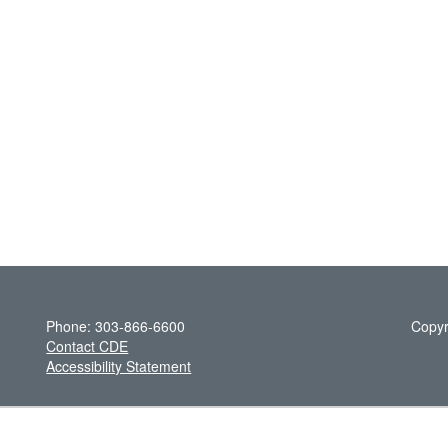
Phone: 303-866-6600
Copyr
Contact CDE
Accessibility Statement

* [WHAT THE TASK ASKS]
Could every line above be set down exactly, with the pictures omitted?

* [EXERCISE OUTPUT]
Phone: 303-866-6600
Copyr
Contact CDE
Accessibility Statement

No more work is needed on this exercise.